Yeah yeah!!!! I got an avatar! Thanks eggplant....it's awesomesauce


----------



## veil (Jun 15, 2010)

bionic_eggplant said:


> Too many people I need to quote... But well, wow, thanks everyone!
> 
> And yes, I do requests, should anyone want one. I'll even format it and all that shit. Actually, Jen almost ended up in the last cartoon, with her "Stop cheating on me!". But I got lazy. Sorry, Jen...
> 
> ...




tiny pony says 





_pleeeeeeeease?_​


----------



## djudex (Jun 15, 2010)

bionic_eggplant said:


> And yes, I do requests, should anyone want one.
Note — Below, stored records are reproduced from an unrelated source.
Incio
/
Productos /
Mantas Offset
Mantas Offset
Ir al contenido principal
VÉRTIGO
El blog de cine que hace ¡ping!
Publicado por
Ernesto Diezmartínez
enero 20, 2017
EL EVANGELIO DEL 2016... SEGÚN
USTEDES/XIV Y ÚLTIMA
omg can I have one pleeeeeeeeeeeeeeeeeeeeeease?!?!??! :bow::bow::bow::bow::bow::bow::bow::bow::bow::bow:


----------



## Zowie (Jun 15, 2010)

Hahaha, this only gives me bragging rights. 
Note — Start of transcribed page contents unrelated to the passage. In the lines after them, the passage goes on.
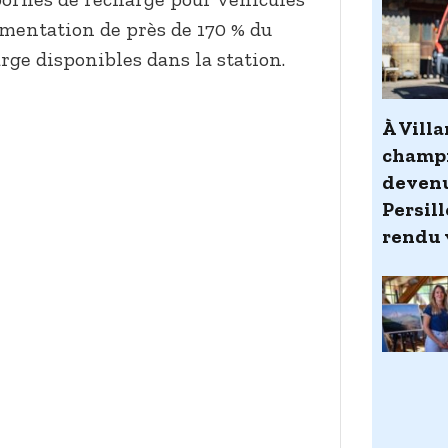
gmentation de près de 170 % du
ge disponibles dans la station.
À Vill
champi
devenu
Persill
rendu 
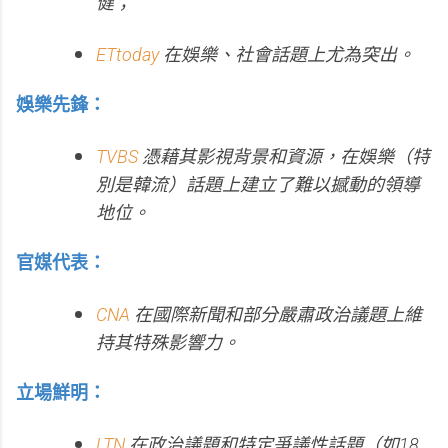
健；
ETtoday
在娛樂、社會話題上尤為突出。
娛樂先鋒：
TVBS
憑藉其影視背景和資源，在娛樂（特
別是韓流）話題上建立了難以撼動的領導
地位。
官媒代表：
CNA
在國際新聞和部分嚴肅政治議題上維
持其特殊影響力。
立場鮮明：
LTN
在政治議題和特定爭議性話題（如18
"So like, this internet forum I'm on, but I can't tell you which one, everyone is using these little doodles I make as their avatars!"


----------



## CastingPearls (Jun 15, 2010)

It's like a badge of honor and I'm in two!! <connekshuns: I'se gotz dem!>


----------



## stldpn (Jun 15, 2010)

JenFromOC said:


> How do you know we haven't fucked already?



see that's why you can never ever assume...


----------



## chicken legs (Jun 15, 2010)

bionic_eggplant said:


> Hahaha, this only gives me bragging rights.
> 
> 
> "So like, this internet forum I'm on, but I can't tell you which one, everyone is using these little doodles I make as their avatars!"



heheheh.....

Your comedic timing + doodle goodness = possibly a lot of peanutsnudge:happy:


----------



## stldpn (Jun 15, 2010)

bionic_eggplant said:


> Hahaha, this only gives me bragging rights.
> 
> 
> "So like, this internet forum I'm on, but I can't tell you which one, everyone is using these little doodles I make as their avatars!"





chicken legs said:


> heheheh.....
> 
> Your comedic timing + doodle goodness = possibly a lot of peanutsnudge:happy:



better question though? why can't she say which one?


----------



## LovesBigMen (Jun 15, 2010)

bionic_eggplant said:


> And yes, I do requests, should anyone want one. I'll even format it and all that shit. .



Okay okay okay, I want one too pleeeeeeeeeaaaaaaaaaasssssseeeee!!!!!!!!!!!!!!
:happy::happy::happy::happy::happy::bow::bow::bow: pretty please!


----------



## chicken legs (Jun 15, 2010)

stldpn said:


> better question though? why can't she say which one?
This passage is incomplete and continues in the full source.